School of Computing, Ulster University, Newtownabbey, United Kingdom.
Organisation for the Review of Care and Health Applications, Daresbury, United Kingdom.
JMIR Mhealth Uhealth. 2022 Aug 18;10(8):e37290. doi: 10.2196/37290.

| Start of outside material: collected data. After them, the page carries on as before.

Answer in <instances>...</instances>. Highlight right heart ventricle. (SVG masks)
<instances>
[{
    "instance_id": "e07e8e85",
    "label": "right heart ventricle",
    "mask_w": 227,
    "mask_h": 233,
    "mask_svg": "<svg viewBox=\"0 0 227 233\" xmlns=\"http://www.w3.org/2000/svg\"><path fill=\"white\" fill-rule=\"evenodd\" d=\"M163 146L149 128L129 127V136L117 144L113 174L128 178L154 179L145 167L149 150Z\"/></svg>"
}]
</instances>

The System Usability Scale (SUS) is a widely used scale that has been used to quantify the usability of many software and hardware products. However, the SUS was not specifically designed to evaluate mobile apps, or in particular digital health apps (DHAs).
The aim of this study was to examine whether the widely used SUS distribution for benchmarking (mean 68, SD 12.5) can be used to reliably assess the usability of DHAs.

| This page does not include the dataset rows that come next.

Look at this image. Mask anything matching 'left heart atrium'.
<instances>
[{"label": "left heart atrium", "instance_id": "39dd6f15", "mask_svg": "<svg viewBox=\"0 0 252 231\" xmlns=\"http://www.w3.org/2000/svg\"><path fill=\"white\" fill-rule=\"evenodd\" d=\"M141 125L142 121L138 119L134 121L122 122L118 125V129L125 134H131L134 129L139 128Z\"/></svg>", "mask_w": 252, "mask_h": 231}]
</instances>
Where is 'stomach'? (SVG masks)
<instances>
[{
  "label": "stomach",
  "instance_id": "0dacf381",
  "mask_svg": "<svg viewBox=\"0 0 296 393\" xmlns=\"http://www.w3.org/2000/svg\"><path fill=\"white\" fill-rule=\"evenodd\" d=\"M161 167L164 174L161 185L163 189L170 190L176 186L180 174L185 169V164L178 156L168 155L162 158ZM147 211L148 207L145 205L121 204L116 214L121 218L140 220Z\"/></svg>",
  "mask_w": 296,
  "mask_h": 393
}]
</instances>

A search of the literature was performed using the ACM Digital Library, IEEE Xplore, CORE, PubMed, and Google Scholar databases to identify SUS scores related to the usability of DHAs for meta-analysis. This study included papers that published the SUS scores of the evaluated DHAs from 2011 to 2021 to get a 10-year representation. In total, 117 SUS scores for 114 DHAs were identified. R Studio and the R programming language were used to model the DHA SUS distribution, with a 1-sample, 2-tailed t test used to compare this distribution with the standard SUS distribution.
The mean SUS score when all the collected apps were included was 76.64 (SD 15.12); however, this distribution exhibited asymmetrical skewness (-0.52) and was not normally distributed according to Shapiro-Wilk test (P=.002). The mean SUS score for "physical activity" apps was 83.28 (SD 12.39) and drove the skewness. Hence, the mean SUS score for all collected apps excluding "physical activity" apps was 68.05 (SD 14.05). A 1-sample, 2-tailed t test indicated that this health app SUS distribution was not statistically significantly different from the standard SUS distribution (P=.98).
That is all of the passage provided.